London hated when her sister was right.
“Fine. Call and offer it to her. I did like her and her references checked out. It’s only been a few days so she might think we are just getting back to her rather than having gone with someone else.”
“I’ll make it worth it for her to take it,” Paris said. “Leave it to me.”
“Back to Spencer. Thoughts?”
“Personally or professionally?” Paris asked.
“Both.”
“He’s handsome.” She held her sister’s stare, not wanting to give anything away, but when Paris laughed she knew she’d been caught. “He seems friendly. Has a lot of patience. He’ll need that with you. You were laying it on pretty thick.”
“Was not.”
“Oh, you were like the big dog coming in and marking your territory. If you had a dick you would have lifted your leg all over the office before anyone arrived.”
She burst out laughing. “That’s sick.”
“But true.”
“Wouldn’t it be nice to have a dick. Maybe then we wouldn’t have to look like bitches half the time to say the same words.”
“That’s you, not me. I’m fine being who I am.”
“Then why do you use me as the bad sister?” she asked.
“Because you enjoy it and don’t say otherwise.”
No use disputing that. “What do you think of Spencer professionally? Especially since you think he knows who we are.”

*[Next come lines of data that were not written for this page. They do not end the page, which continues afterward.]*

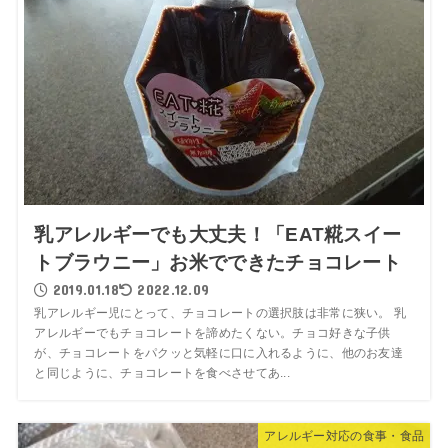
乳アレルギーでも大丈夫！「EAT糀スイー
トブラウニー」お米でできたチョコレート
2019.01.18
2022.12.09
乳アレルギー児にとって、チョコレートの選択肢は非常に狭い。 乳
アレルギーでもチョコレートを諦めたくない。チョコ好きな子供
が、チョコレートをパクッと気軽に口に入れるように、他のお友達
と同じように、チョコレートを食べさせてあ...
アレルギー対応の食事・食品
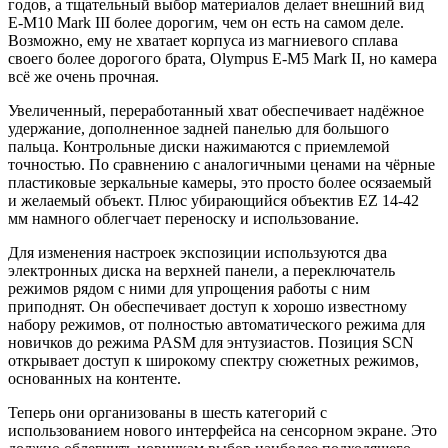
годов, а тщательный выбор материалов делает внешний вид
E-M10 Mark III более дорогим, чем он есть на самом деле.
Возможно, ему не хватает корпуса из магниевого сплава
своего более дорогого брата, Olympus E-M5 Mark II, но камера
всё же очень прочная.
Увеличенный, переработанный хват обеспечивает надёжное
удержание, дополненное задней панелью для большого
пальца. Контрольные диски нажимаются с приемлемой
точностью. По сравнению с аналогичными ценами на чёрные
пластиковые зеркальные камеры, это просто более осязаемый
и желаемый объект. Плюс убирающийся объектив EZ 14-42
мм намного облегчает переноску и использование.
Для изменения настроек экспозиции используются два
электронных диска на верхней панели, а переключатель
режимов рядом с ними для упрощения работы с ним
приподнят. Он обеспечивает доступ к хорошо известному
набору режимов, от полностью автоматического режима для
новичков до режима PASM для энтузиастов. Позиция SCN
открывает доступ к широкому спектру сюжетных режимов,
основанных на контенте.
Теперь они организованы в шесть категорий с
использованием нового интерфейса на сенсорном экране. Это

“If you’re asking if I think he’s competent, that’s a ridiculous question. Braylon would never hire anyone who wasn’t and he sure the hell wouldn’t assign him to us.”
That’s what she was afraid of.
There’d be no getting anything by this guy.
It was bad enough she couldn’t slip things past her sister, but the attorney she’d be working closely with. A man who she’d found attractive when she needed to focus on her new career.
Yeah, not good.
And no way she could let Paris know!